米国大リーグ、エンゼルスの大谷翔平選手が、最高価値で1年契約を交わした。今年のオフには年俸調停の権利を得るが、シーズン終了間際に球団と3000万ドル(約43億5000万円)の1年契約で合意したことがニュースで流れた。今季が年俸550万ドル(約7億9750万円)であったので、445%増になる。歴代の日本人メジャー選手で最高額になるという。日本の球界に置き換えると、ソフトバンクが12球団で年俸総額が一番高いという。そのソフトバンクの今季の総額が42億円程度と言うので、大谷翔平選手1人でソフトバンク全員の年俸より高いことになる。彼の活躍から見れば「彼にふさわしい」とコメントしたい。
▼このニュースを聞きながら、日本と米国の賃金の考え方の違いについて考えてみる。スポーツ選手は特別の面もあるが、日本社会は高度専門家に高い報酬を与えていない。今年2月に「Amazonが従業員の年収上限を円換算で約4000万円に引き上げた」と報じられた。技術者の引き抜きに対抗して、優秀な技術者確保が目的という。高額な金額に驚くが、米国では格別に珍しいこととはいえない。OECD(経済協力開発機構)によると、2020年における賃金は米国の7.28万ドルに対して、日本は3.85万ドルと約53%程度しかない。
▼しかし、専門家の年収や大学院卒業生の初任給はこれよりずっと大きいのだ。平均値で見たときの日米格差よりも、高度専門家における格差の方が大きいのだ。日本での賃金所得は米国より平等に分配されており、米国では所得の偏りが著しいと言うことになる。これは、分配の問題だけでなく、専門家としての能力が評価されているかどうかと言うことになる。こうなるのは、米国はジョブマーケットが形成されているからだ。転職にジョブハンティングや人脈に頼らなければならい日本では、専門家の評価は十分に行われることが難しい。

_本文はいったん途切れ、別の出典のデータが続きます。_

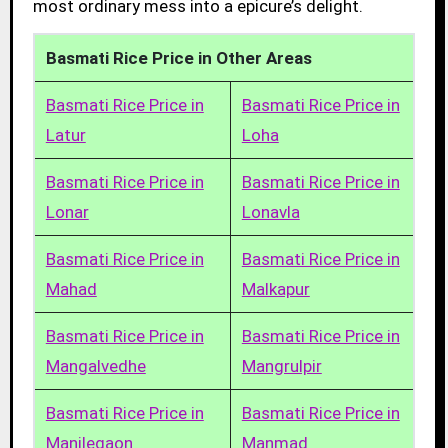
most ordinary mess into a epicure’s delight.
Basmati Rice Price in Other Areas
Basmati Rice Price in
Basmati Rice Price in
Latur
Loha
Basmati Rice Price in
Basmati Rice Price in
Lonar
Lonavla
Basmati Rice Price in
Basmati Rice Price in
Mahad
Malkapur
Basmati Rice Price in
Basmati Rice Price in
Mangalvedhe
Mangrulpir
Basmati Rice Price in
Basmati Rice Price in
Manjlegaon
Manmad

▼賃金格差を生む基本的な違いは、米国企業は収益率が高いことだ。勿論、人間の幸せは所得で決まる訳ではない。しかし、社会全体として所得が重要であることを否定するわけにはいかない局面にある。社会全体が幸せになるための「十分条件」ではないにしても「必要条件」であることに間違いない。中国国民の政府に対する態度を見ていると痛感する。岸田内閣の所得再分配政策を行うにしても、元手がなければ国民は貧しくなるだけのことだ。
「ジャパン・アズ・ナンバーワン」ともてはやされた時代を知っている者には、今の状況はおかしいと感じるのだが、若い人たちの間ではこの状態が当たり前と諦めている人が増えていないかと危惧する。1970年代に米国流通業視察セミナーで初めて米国を訪れたとき、その豊かさに圧倒された。その時と同じような格差が再現されることを心配してしまう。
日本の小売業の近代化は、このような格差を埋めることを使命として取組んできたはずだ。生産性の向上を実現し、使命へ再挑戦のときだ。